A prime example of a digitally savvy WiT cohort member is Bismart Insurance, a web insurance aggregator based in Kenya. Channelling a solution-oriented shift to digital, Bismart Insurance was set up to address and resolve key pain points customers faced when purchasing insurance, including a lack of disclosure of essential information and the absence of a consolidated platform for insurance products. Coupled with its participation in the first WiT Kenya cohort and vision to expand into the digital insurance market, Bismart Insurance efficiently scaled its operations and saw over 100 purchasers by the end of 2017.
We have seen a surge in start-ups that are looking to expand their businesses through eCommerce and digital channels take part in the accelerator programme. The WiT programme is a demonstrated contributor to start-ups with promising business models, leveraging its breadth of expertise and resource to drive and scale their operations. Chief of these start-ups is Chefaa, an Egyptian, AI-powered digital platform that enables chronic patients to order, schedule and refill their recurring medications regardless of location or income. Chefaa participated in the WiT MENA cycle in 2019 and has, to date, raised over $6 million in funding and is in the process of closing an additional $2.5 million in funding. Chefaa is now the second most downloaded application on the Egyptian App Store and the company has subsequently increased their monthly orders by 300 percent since taking part in the WiT programme.

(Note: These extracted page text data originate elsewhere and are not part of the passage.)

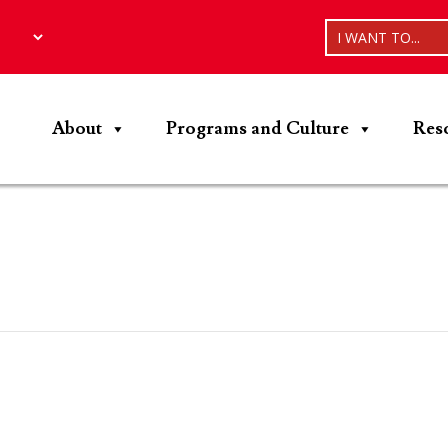
I WANT TO...
About
Programs and Culture
Res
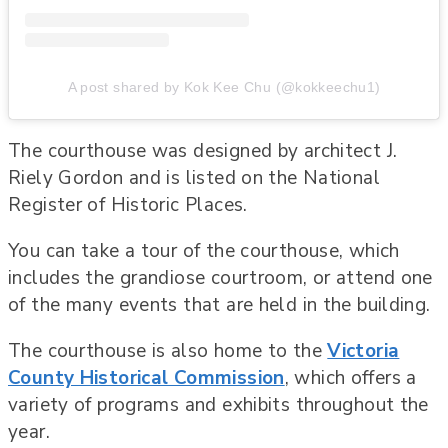
A post shared by Kok Kee Chu (@kokkeechu1)
The courthouse was designed by architect J.
Riely Gordon and is listed on the National
Register of Historic Places.
You can take a tour of the courthouse, which
includes the grandiose courtroom, or attend one
of the many events that are held in the building.
The courthouse is also home to the
Victoria
County Historical Commission
, which offers a
variety of programs and exhibits throughout the
year.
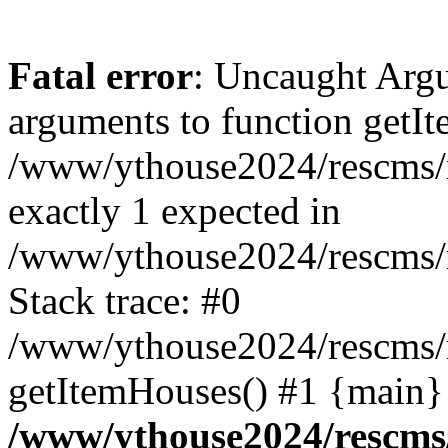
Fatal error
: Uncaught Arg
arguments to function getIt
/www/ythouse2024/rescms/m
exactly 1 expected in
/www/ythouse2024/rescms/
Stack trace: #0
/www/ythouse2024/rescms/
getItemHouses() #1 {main}
/www/ythouse2024/rescms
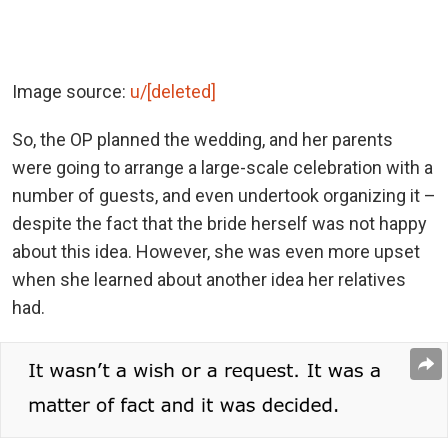
Image source:
u/[deleted]
So, the OP planned the wedding, and her parents
were going to arrange a large-scale celebration with a
number of guests, and even undertook organizing it –
despite the fact that the bride herself was not happy
about this idea. However, she was even more upset
when she learned about another idea her ​​​​relatives
had.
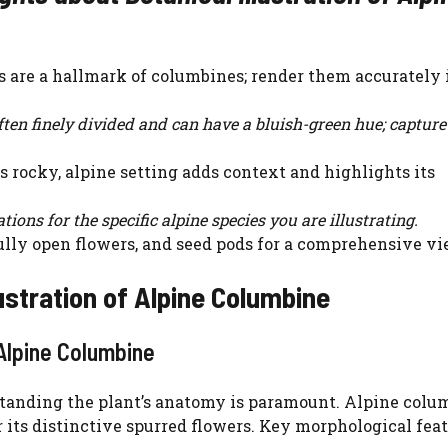
s are a hallmark of columbines; render them accurately 
ten finely divided and can have a bluish-green hue; capture
ts rocky, alpine setting adds context and highlights its
tions for the specific alpine species you are illustrating.
lly open flowers, and seed pods for a comprehensive vi
ustration of Alpine Columbine
Alpine Columbine
rstanding the plant’s anatomy is paramount. Alpine colu
r its distinctive spurred flowers. Key morphological feat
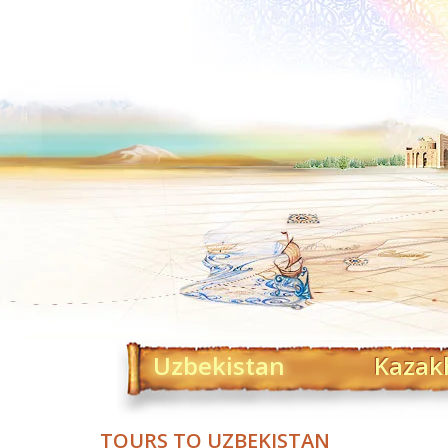
Uzbekistan
Kazak
TOURS TO UZBEKISTAN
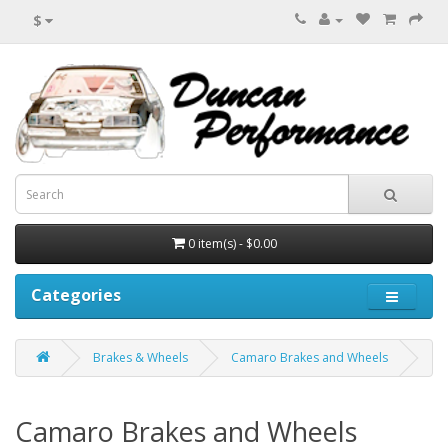
$
0 item(s) - $0.00
Categories
Brakes & Wheels
Camaro Brakes and Wheels
Camaro Brakes and Wheels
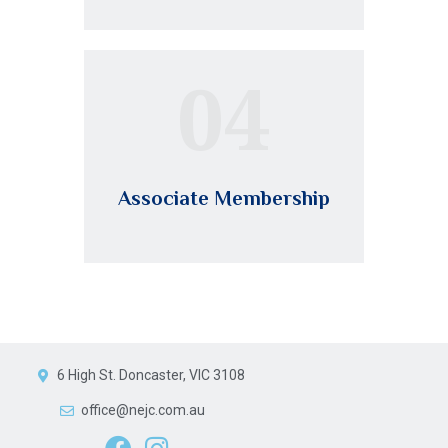
04
Associate Membership
6 High St. Doncaster, VIC 3108
office@nejc.com.au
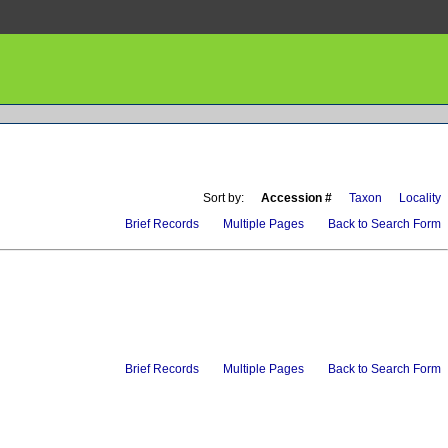
Sort by:
Accession #
Taxon
Locality
Brief Records
Multiple Pages
Back to Search Form
Brief Records
Multiple Pages
Back to Search Form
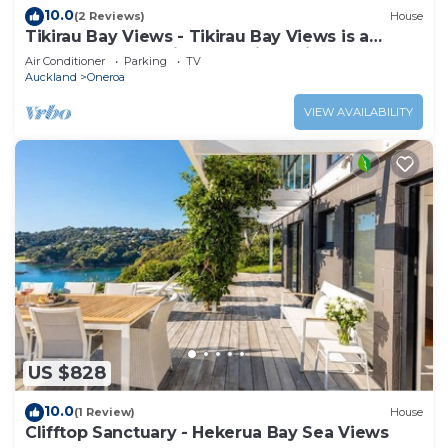
10.0
(2 Reviews)
House
Tikirau Bay Views - Tikirau Bay Views is a
wonderfully appointed family holiday home
Air Conditioner
Parking
TV
right next to the beach in Oneroa. With three
Auckland
Oneroa
bedrooms (2 x singles and 2 x queens) and a
good sized family bathroom, this is the perfect
VIEW AVAILABILITY
location for a family group
US $828
10.0
(1 Review)
House
Clifftop Sanctuary - Hekerua Bay Sea Views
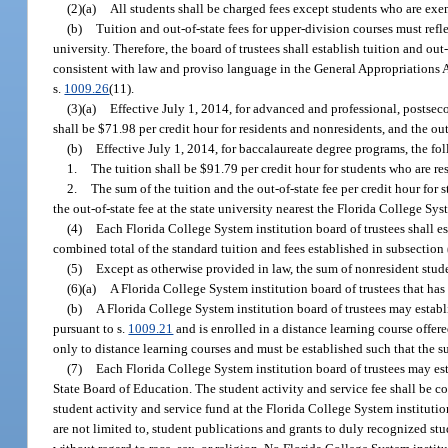
(2)(a)
All students shall be charged fees except students who are exe
(b)
Tuition and out-of-state fees for upper-division courses must refle
university. Therefore, the board of trustees shall establish tuition and o
consistent with law and proviso language in the General Appropriations Ac
s.
1009.26
(11).
(3)(a)
Effective July 1, 2014, for advanced and professional, postsec
shall be $71.98 per credit hour for residents and nonresidents, and the out
(b)
Effective July 1, 2014, for baccalaureate degree programs, the fol
1.
The tuition shall be $91.79 per credit hour for students who are res
2.
The sum of the tuition and the out-of-state fee per credit hour for
the out-of-state fee at the state university nearest the Florida College Sys
(4)
Each Florida College System institution board of trustees shall e
combined total of the standard tuition and fees established in subsection 
(5)
Except as otherwise provided in law, the sum of nonresident studen
(6)(a)
A Florida College System institution board of trustees that has 
(b)
A Florida College System institution board of trustees may establi
pursuant to s.
1009.21
and is enrolled in a distance learning course offere
only to distance learning courses and must be established such that the sum 
(7)
Each Florida College System institution board of trustees may esta
State Board of Education. The student activity and service fee shall be col
student activity and service fund at the Florida College System instituti
are not limited to, student publications and grants to duly recognized st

Despite unfavourable conditions, female entrepreneurs have been fighting their way to the top through increased support from international organisations, local governments, and corporate sponsors. However, adjusting attitudes towards female entrepreneurs in Africa is essential and this is something that we must build on through our networks.
It is also crucial to identify and support policy changes that can facilitate the development of female-led businesses. This is where private sector plays a vital role in providing the necessary training, mentorship, and seed funding that would otherwise be difficult to receive elsewhere. As female-led businesses provide an important flow of capital for local communities, every effort should be made to support and grow these businesses, in service of countless families and communities throughout Africa. Most importantly, we need to inspire girls and young female adults with a business dream to have the confidence to make it happen and know that they will be aided both financially and socially.